Sunday, November 13, 2011

Silverskin Blues

The other day we had to denude 15 boneless pork loins to make a bunch of clean 4 oz. cutlets. Part of the process is to peel off the silver collagen on the outside of the loin. First I trimmed off the thin fat layer and then carefully inserted the knife under the collagen and peeled it off in strips trying to minimize the amount of meat taken off. This takes time and skill.

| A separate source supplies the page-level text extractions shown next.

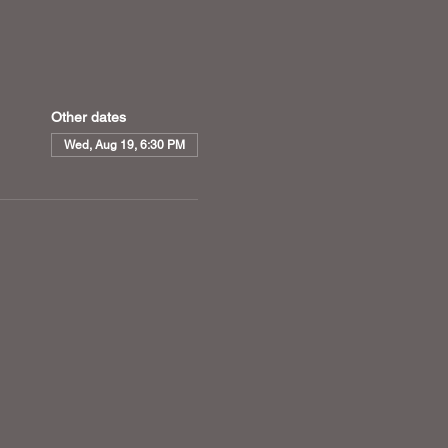
Other dates
Wed, Aug 19, 6:30 PM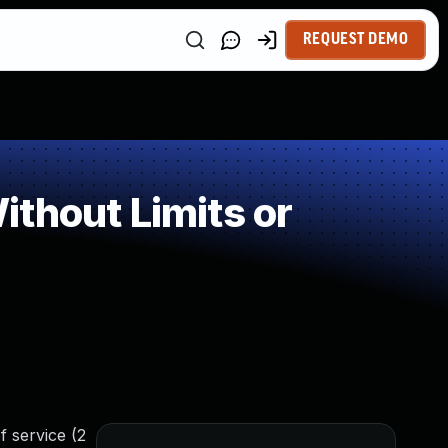
REQUEST DEMO
thout Limits or
f service (2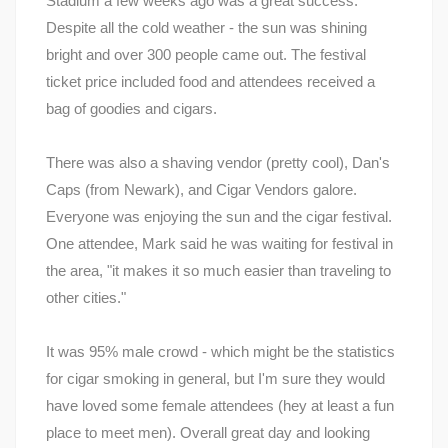
Stadium a few weeks ago was a great success.
Despite all the cold weather - the sun was shining
bright and over 300 people came out. The festival
ticket price included food and attendees received a
bag of goodies and cigars.
There was also a shaving vendor (pretty cool), Dan's
Caps (from Newark), and Cigar Vendors galore.
Everyone was enjoying the sun and the cigar festival.
One attendee, Mark said he was waiting for festival in
the area, "it makes it so much easier than traveling to
other cities."
It was 95% male crowd - which might be the statistics
for cigar smoking in general, but I'm sure they would
have loved some female attendees (hey at least a fun
place to meet men). Overall great day and looking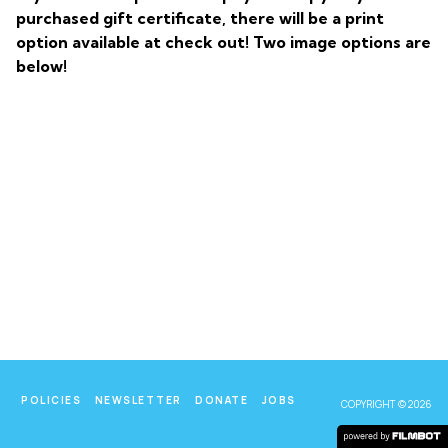
purchased gift certificate, there will be a print
option available at check out! Two image options are
below!
POLICIES
NEWSLETTER
DONATE
JOBS
COPYRIGHT © 2026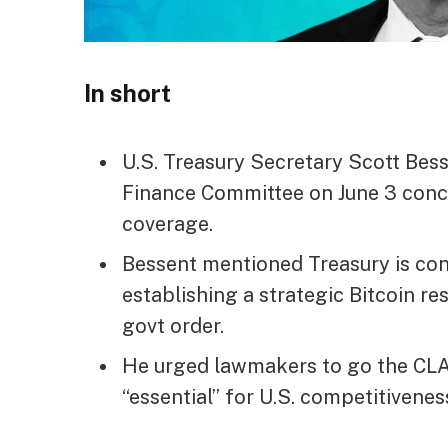
In short
U.S. Treasury Secretary Scott Bess
Finance Committee on June 3 conc
coverage.
Bessent mentioned Treasury is con
establishing a strategic Bitcoin 
govt order.
He urged lawmakers to go the CLAR
“essential” for U.S. competitivenes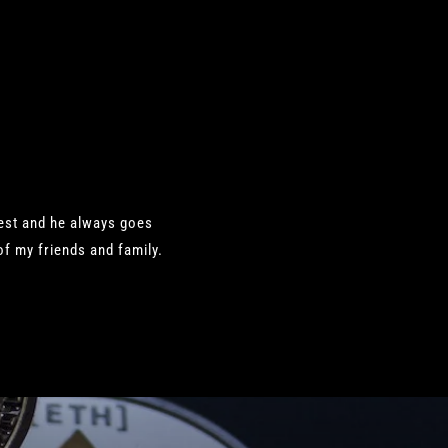
nest and he always goes
f my friends and family.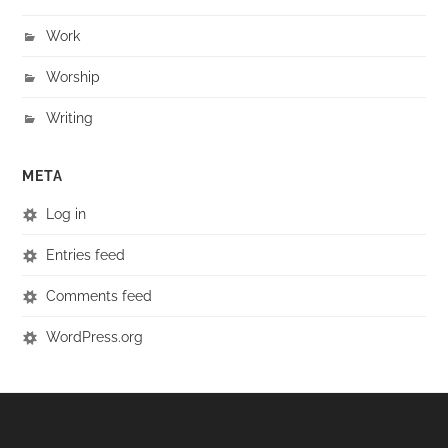
Work
Worship
Writing
META
Log in
Entries feed
Comments feed
WordPress.org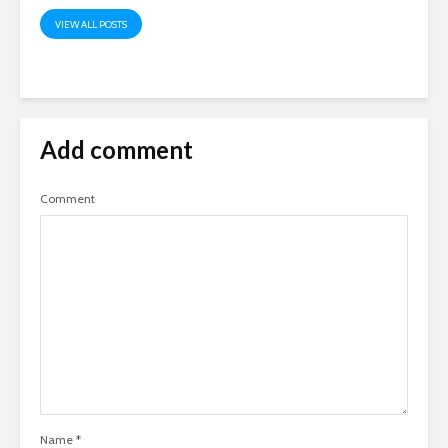
VIEW ALL POSTS
Add comment
Comment
Name
*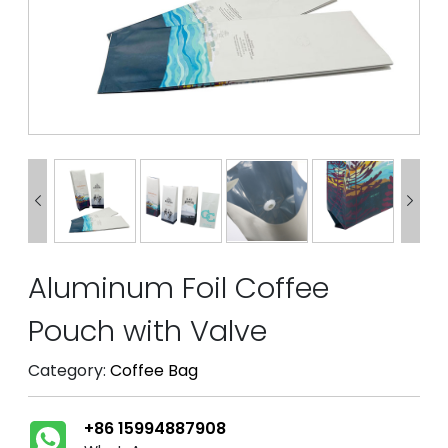


Aluminum Foil Coffee
Pouch with Valve
Category:
Coffee Bag
+86 15994887908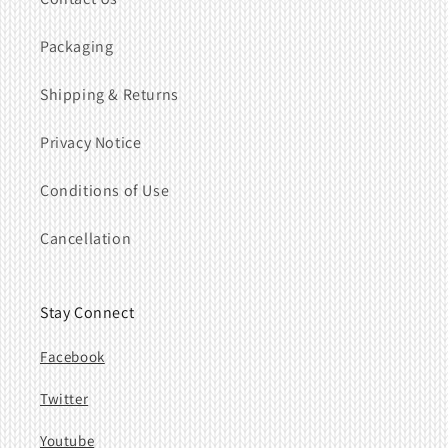
Packaging
Shipping & Returns
Privacy Notice
Conditions of Use
Cancellation
Stay Connect
Facebook
Twitter
Youtube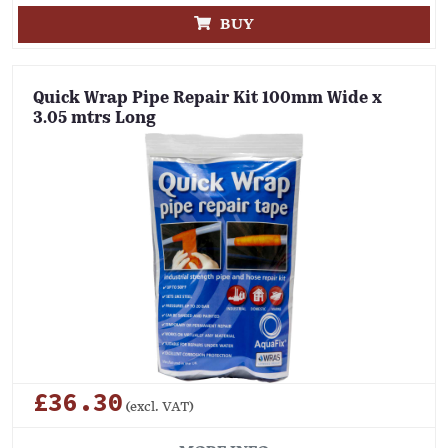
BUY
Quick Wrap Pipe Repair Kit 100mm Wide x
3.05 mtrs Long
£36.30
(excl. VAT)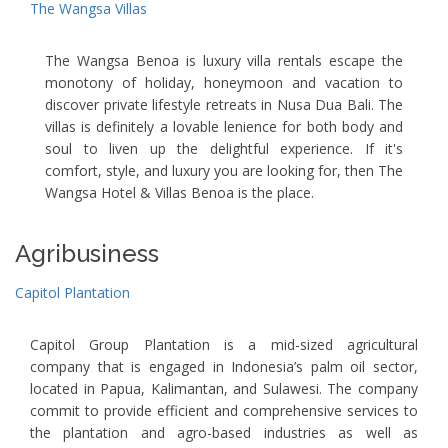
The Wangsa Villas
The Wangsa Benoa is luxury villa rentals escape the
monotony of holiday, honeymoon and vacation to
discover private lifestyle retreats in Nusa Dua Bali. The
villas is definitely a lovable lenience for both body and
soul to liven up the delightful experience. If it's
comfort, style, and luxury you are looking for, then The
Wangsa Hotel & Villas Benoa is the place.
Agribusiness
Capitol Plantation
Capitol Group Plantation is a mid-sized agricultural
company that is engaged in Indonesia’s palm oil sector,
located in Papua, Kalimantan, and Sulawesi. The company
commit to provide efficient and comprehensive services to
the plantation and agro-based industries as well as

Removing collagen from the outside of cuts is something we teach at the CIA for cuts that are going to be sauteed. Denuding beef tenderloins for saute or carpaccio, veal leg sub primals for cutlets or scallopine, pork loins for medallions, or lamb loins for noisette, is part of the skill set a trained chef or butcher needs for creating refined meat portions. The skill also applies to fish butchery. Peeling a salmon is a common task that our students learn in the seafood class. Peeling a salmon and denuding a porkloin are cleaned very differently with the salmon laid skin side down and flat on the table while the loin is peeled skin up. So while peeling the loin I decided to see what would happen if I flipped it over and tried to clean it like a salmon. After a few gouges and mis-fires I got the hang of it. Instead of a thin section removed I got almost all of the silver off in one shot. It was not easy but it was fast! So next time your peeling a thick collagen band off a piece of meat, think like a fish butcher and flip it over, skin side down.

Large processors no longer peel either siver skin on meat or salmon skin. Today we have automated skinning machines that can do the job in seconds. The salmon skinner is super fast and requires basically no skill. Meat skinners require a little skill and the worker must where special gloves that shut off the machine if contact is made.